Slovak athletes experienced second-best Paralympics

Eleven medals, of which five are gold, is a fantastic result for such a small country like Slovakia, says the chair of the country's paralympic committee.

The winning team.The winning team.(Source: Roman Benický; www.spv.sk)

After the 25th Paralympics in Rio de Janeiro, Brazil ended, 29 Slovak athletes could rest and enjoy the glory as they bring home altogether five gold, three silver and three bronze medals.

Rio became officially the second most successful Paralympic Games for Slovakia since its autonomy, whereas the country earned one bronze medal more than in Rio only in Athens 2004, however, up to 37 athletes competed then, the SITA newswire reported.

Slovak disabled athletes won medals in Rio in several disciplines. The most successful competitors, rifle shooter Veronika Vadovičová and cyclist Jozef Metelka, both won two gold and one silver medal, while bronze medals went to club thrower Marián Kuřeja, cyclist Patrik Kuril and archer Peter Kinik.

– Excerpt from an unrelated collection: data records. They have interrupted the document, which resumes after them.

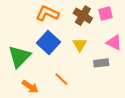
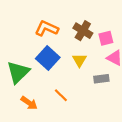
pink square: (105, 13) -> (106, 38), moved

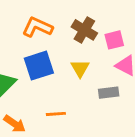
blue square: (48, 58) -> (39, 66), turned 30
orange line: (61, 95) -> (56, 114), turned -48

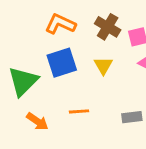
gray rectangle: (109, 93) -> (132, 117), moved

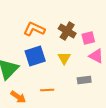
gray rectangle: (132, 117) -> (84, 80), moved

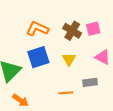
pink square: (88, 38) -> (93, 29), moved
orange line: (47, 90) -> (66, 93), moved

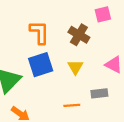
orange L-shape: (37, 29) -> (39, 32), turned 65
pink square: (93, 29) -> (103, 14), moved

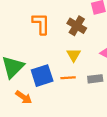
blue square: (41, 65) -> (42, 76), moved
orange line: (72, 105) -> (68, 78), moved

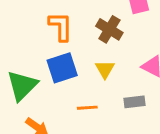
blue square: (42, 76) -> (62, 68), moved
orange line: (68, 78) -> (87, 108), moved

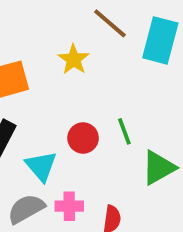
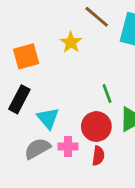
red circle: (83, 138) -> (96, 127), moved, size x1.4

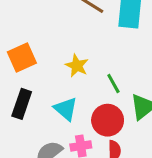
yellow star: (71, 42) -> (77, 66), moved
cyan triangle: (48, 118) -> (66, 109), moved

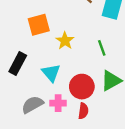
orange square: (22, 57) -> (39, 25), moved
green line: (113, 84) -> (102, 48), moved

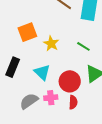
green line: (102, 48) -> (83, 46), turned -32

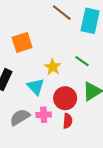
yellow star: (51, 44) -> (53, 67), moved

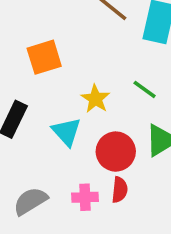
pink cross: (44, 115) -> (85, 197), moved
gray semicircle: (20, 117) -> (30, 201), moved

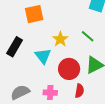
red semicircle: (120, 190) -> (79, 91), moved

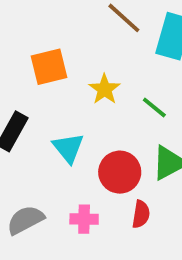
yellow star: (60, 39) -> (105, 89), moved

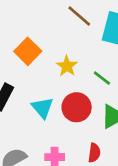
orange square: (49, 67) -> (28, 51), turned -30
red circle: (120, 172) -> (77, 107), moved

Moreover, another gold medal went to the boccia team composed of Samuel Andrejčík, Michaela Balcová and Róbert Ďurkovič which defeated Brazil in the finals. Andrejčík also won silver in the individual competition.

After the games, Ján Riapoš, chair of the Slovak Paralympic Committee and one of the best Slovak disabled athletes in history, congratulated the entire team and also the atmosphere during the competitions. He praised mainly Vadovičová's and Metelka's results and Kuřeja’s bronze, but also the medal won in boccia.

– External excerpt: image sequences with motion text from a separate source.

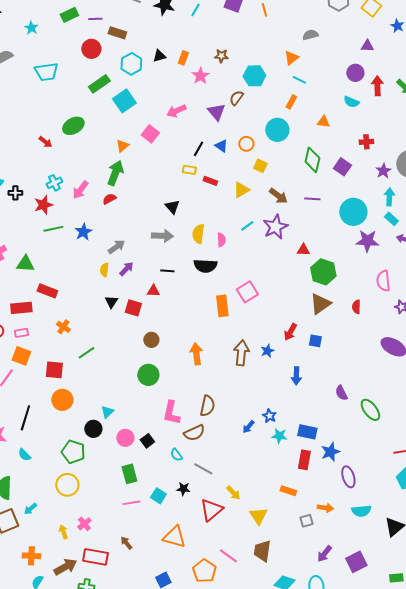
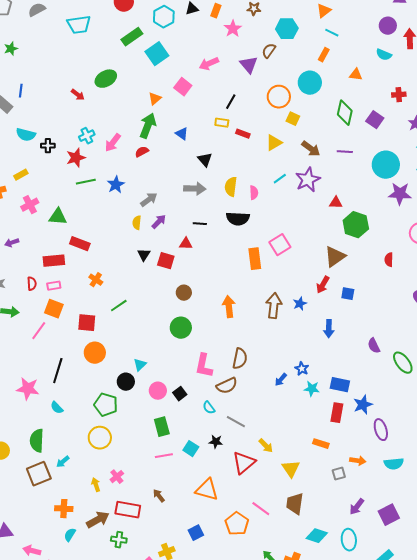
orange circle: (246, 144) -> (279, 97), size x1.5
blue triangle: (221, 146) -> (182, 134), moved
brown triangle: (320, 304) -> (335, 257), moved

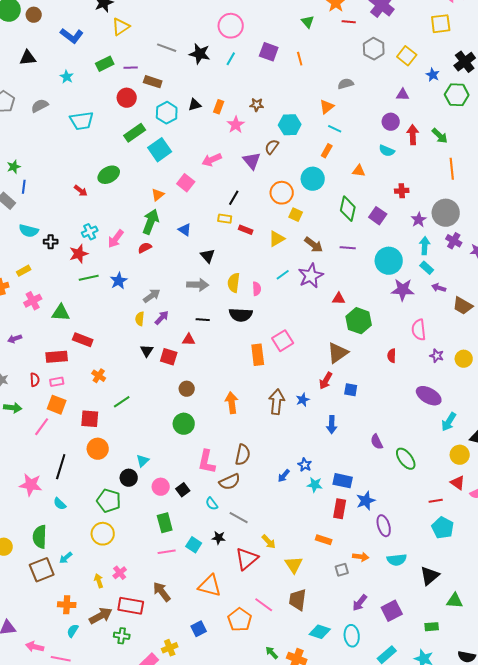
green star: (11, 49) -> (14, 167), moved
brown arrow: (159, 496) -> (162, 592), size x1.5

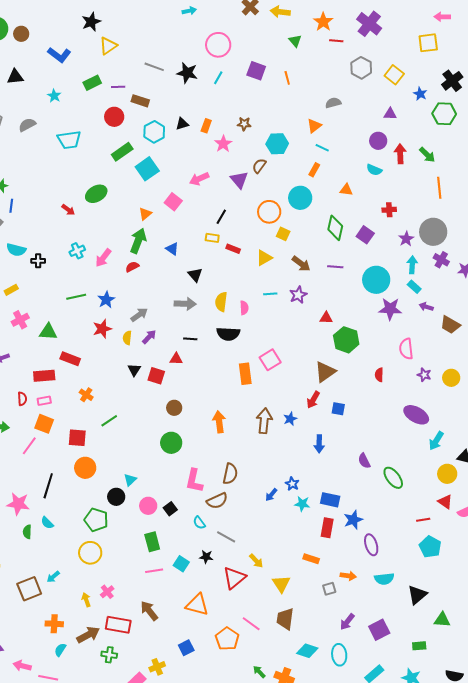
red star: (79, 254) -> (102, 329), moved
cyan line: (283, 275) -> (270, 294), turned 32
purple star: (311, 276) -> (298, 295), size x0.7
green semicircle: (40, 537) -> (27, 532), moved, size x0.6

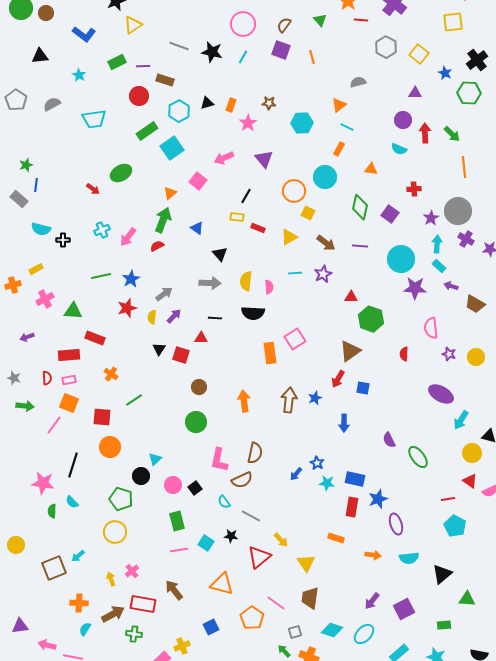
brown semicircle: (259, 166) -> (284, 25), moved
gray square: (329, 589) -> (295, 632), moved
cyan ellipse: (339, 655) -> (364, 634), turned 50

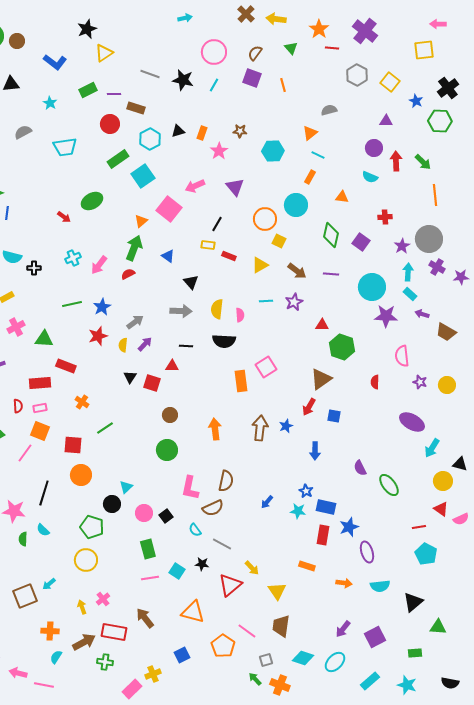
pink square: (198, 181) -> (169, 209), size x1.4
blue star: (317, 463) -> (306, 491), moved

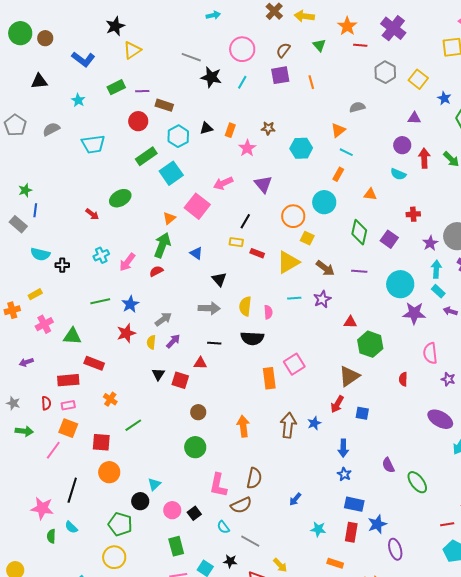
gray line: (150, 74) -> (191, 57), moved
purple square: (252, 78) -> (280, 75), turned -30
yellow triangle: (260, 265) -> (288, 262), size x1.4
blue star: (306, 491) -> (344, 474), moved
cyan star: (298, 511) -> (318, 529), moved

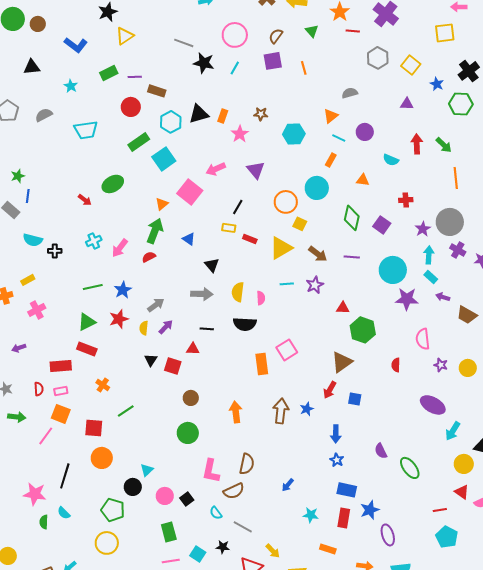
black triangle: (206, 128) -> (199, 114), size x1.5
purple circle: (402, 145) -> (365, 132), moved
green triangle: (72, 336) -> (87, 322), moved, turned -30

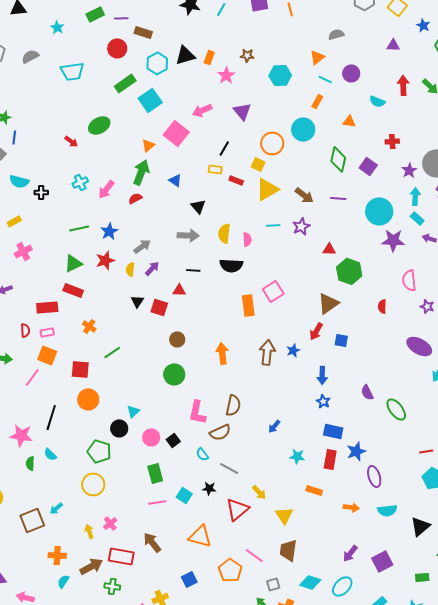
yellow square: (300, 224) -> (258, 164), moved

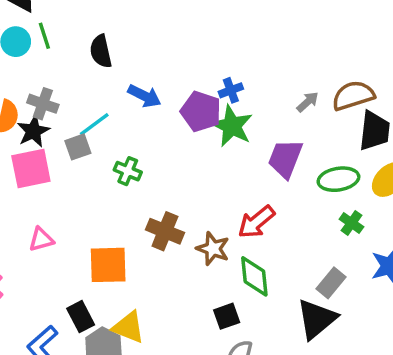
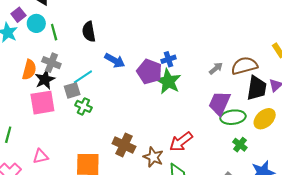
green line: (44, 36) -> (54, 32), moved
purple trapezoid: (285, 158) -> (220, 103), moved
green cross: (128, 171) -> (83, 106), moved
pink triangle: (41, 240) -> (41, 156), moved

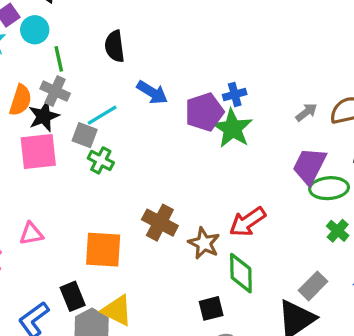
green line: (54, 32) -> (59, 59), moved
purple pentagon: (149, 72) -> (204, 112), turned 30
gray square: (72, 90) -> (85, 135), turned 35

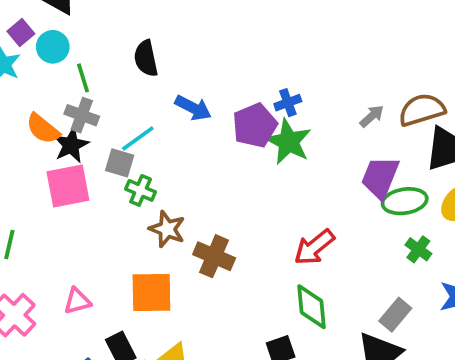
orange semicircle: (20, 100) -> (43, 129), turned 116
pink triangle: (31, 234) -> (77, 301), moved
brown star: (204, 243) -> (167, 229), moved

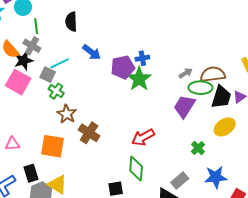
pink square: (68, 186) -> (18, 82), turned 30
green ellipse: (405, 201) -> (200, 88), moved

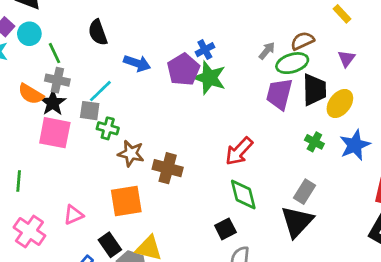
brown semicircle: (213, 74) -> (302, 41), size x0.7
black trapezoid: (221, 97) -> (314, 90), moved
blue star: (216, 177) -> (355, 145), moved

“Eleven medals, of which five are gold, is an incredible result for such a small country like Slovakia,” said Riapoš, as quoted by SITA. “I firmly believe that the message of these medals will be stronger when we get home.”

Read also:Paralympics: Two medals in one discipline for Slovakia

Though Rio, like the previous summer or winter Paralympics, offered performances of many phenomenal Slovak disabled athletes, Riapoš feels a dropout among summer sports of blind and partially sighted athletes. Only two of them, Vladislav Janovjak and Karin Petrikovičová, attended in Rio.

“Otherwise it is in winter sports where, especially in skiing, dominate blind and partially sighted,” Riapoš said.

However, Riapoš explained that the education of visually disadvantaged young athletes is very difficult as to make them professional requires a high quality guide, SITA reported.